Citizens and corporations of the United States of America havei preferential rights with regard to the ownership of Thai companies, under this special treaty signed between Thailand and the USA in 1968. Such rights are on the basis of reciprocity. Since the USA permits Thais to have majority ownership of US corporations, Thailand, in general, permits citizens and corporations of the USA to have majority ownership of a Thai company. There are exceptions to this general rule. In the areas of communications, transport, fiduciary functions, banking involving depositary functions, the exploitation of land or natural resources, domestic trade in indigenous agricultural products and the practice of a profession, each country may still apply restrictions. The Treaty does not confer any preferential rights with regard to land ownership. It is to be noted firstly, that these preferential rights do not apply to the nationals of any other country. Secondly, the granting of such preferential rights to the citizens of one country places Thailand in breach of its obligations as a signatory to the World Trade Agreement. In the long term, it may be that such preferential rights will have to be extended to the nationals of all other countries, or abolished.

    Special Restrictions

Special restrictions apply to the percentage of foreign ownership permitted in particular businesses. These include banking, finance companies, securities companies, insurance companies and international airline and shipping lines

    Investment Promotion

The Board of Investment ("BOI") was established in 1960. Its current powers are set out under the Investment Promotion Act 1978. The BOI has power, exercised on a case by case basis, to grant fiscal and other promotional incentives to Thai registered companies. The incentives granted can include the following rights: majority foreign ownership; ownership of land and buildings; exemption from import duty on imported raw materials and machinery used in the promoted business; and exemption from corporate income tax for up to eight years.

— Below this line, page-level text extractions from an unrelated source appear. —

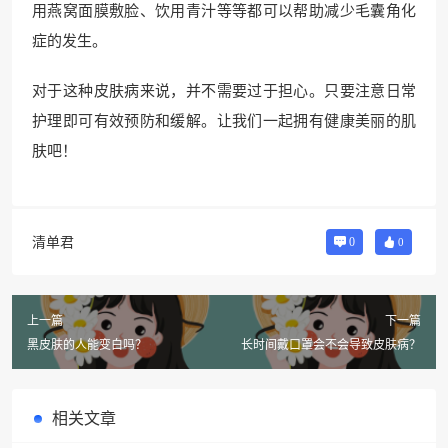
用燕窝面膜敷脸、饮用青汁等等都可以帮助减少毛囊角化
症的发生。
对于这种皮肤病来说，并不需要过于担心。只要注意日常
护理即可有效预防和缓解。让我们一起拥有健康美丽的肌
肤吧！
清单君
0
0
上一篇
下一篇
黑皮肤的人能变白吗？
长时间戴口罩会不会导致皮肤病？
相关文章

The rights can be granted subject to conditions, for example, that the company must have minimum paid up capital of a specified amount, or that Thais must continue to have a specified minimum shareholding in the company.

The Industrial Estates Authority of Thailand ("IEAT") was set up in 1972. It owns or manages purpose built industrial estates in Thailand. It has powers to grant promotional privileges which are similar to the privileges which can granted by the BOI (see above), except that it does not have power to grant a right of majority foreign ownership of a company.